Die hilfreichsten Kundenrezensionen
75 von 79 Kunden fanden die folgende Rezension hilfreich:
5.0 von 5 Sternen
Unbezahlbar, 22. Juli 2006
"Musik im Kopf" von Manfred Spitzer enthält auf 468 Seiten Darstellungen über das Hören. Spitzer fängt an beim Hörapparat und endet in verschiedenen Bereichen der Musikpsychologie. Dabei bleibt er immer sehr anschaulich und ist leicht zu verstehen.
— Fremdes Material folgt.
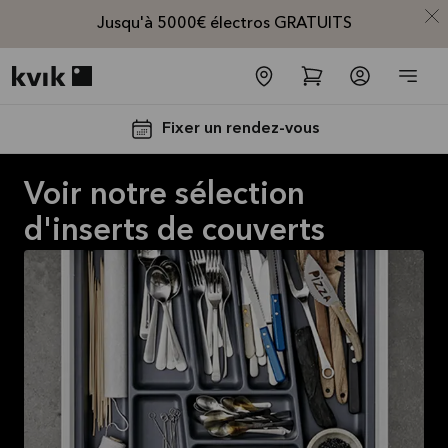
Jusqu'à 5000€ électros GRATUITS
Kvik logo
Fixer un rendez-vous
Voir notre sélection
d'inserts de couverts
Jusqu'à
5000€
d'appareils
électros
GRATUITS*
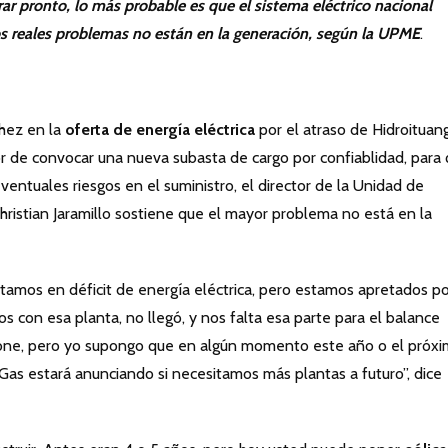
ar pronto, lo más probable es que el sistema eléctrico nacional
os reales problemas no están en la generación, según la UPME
.
hez en la
oferta de energía eléctrica
por el atraso de Hidroituan
tor de convocar una nueva subasta de cargo por confiablidad, para
entuales riesgos en el suministro, el director de la Unidad de
ristian Jaramillo sostiene que el mayor problema no está en la
mos en déficit de energía eléctrica, pero estamos apretados po
 con esa planta, no llegó, y nos falta esa parte para el balance
ione, pero yo supongo que en algún momento este año o el próx
Gas estará anunciando si necesitamos más plantas a futuro”, dice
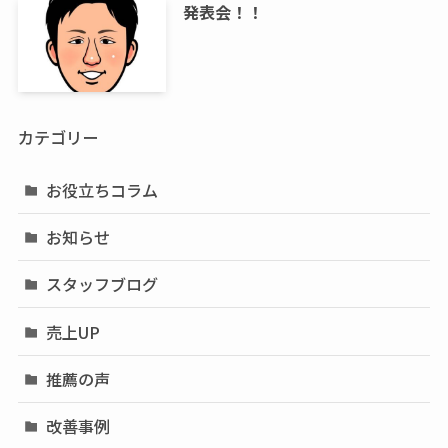
発表会！！
カテゴリー
お役立ちコラム
お知らせ
スタッフブログ
売上UP
推薦の声
改善事例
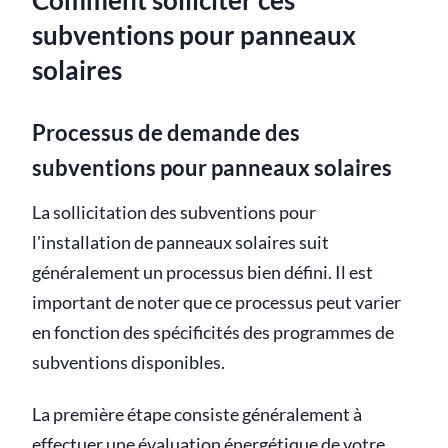
Comment solliciter ces
subventions pour panneaux
solaires
Processus de demande des
subventions pour panneaux solaires
La sollicitation des subventions pour
l'installation de panneaux solaires suit
généralement un processus bien défini. Il est
important de noter que ce processus peut varier
en fonction des spécificités des programmes de
subventions disponibles.
La première étape consiste généralement à
effectuer une évaluation énergétique de votre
Es ist auch nicht notwendig, das gesamte Werk zu lesen, was es zu einem wunderbaren Nachschlagewerk macht, welches mir persönlich bei meiner ersten Staatsexamensarbeit sehr geholfen hat. Kommilitonen, die sich ebenfalls mit dem Hören und psychologischen Effekten des Hörens beschäftigt haben, fanden das Buch unabhängig von mir und waren ebenso begeistert über die Informationsfülle, die Spitzer offeriert. Von allen Fachbüchern, die ich zu diesem Bereich gelesen habe, ist Manfred Spitzer das mit Abstand beste gelungen, was auch an der Aktualität und Vielfalt liegen wird. Für Laien und Fachleute höchst empfehlenswert.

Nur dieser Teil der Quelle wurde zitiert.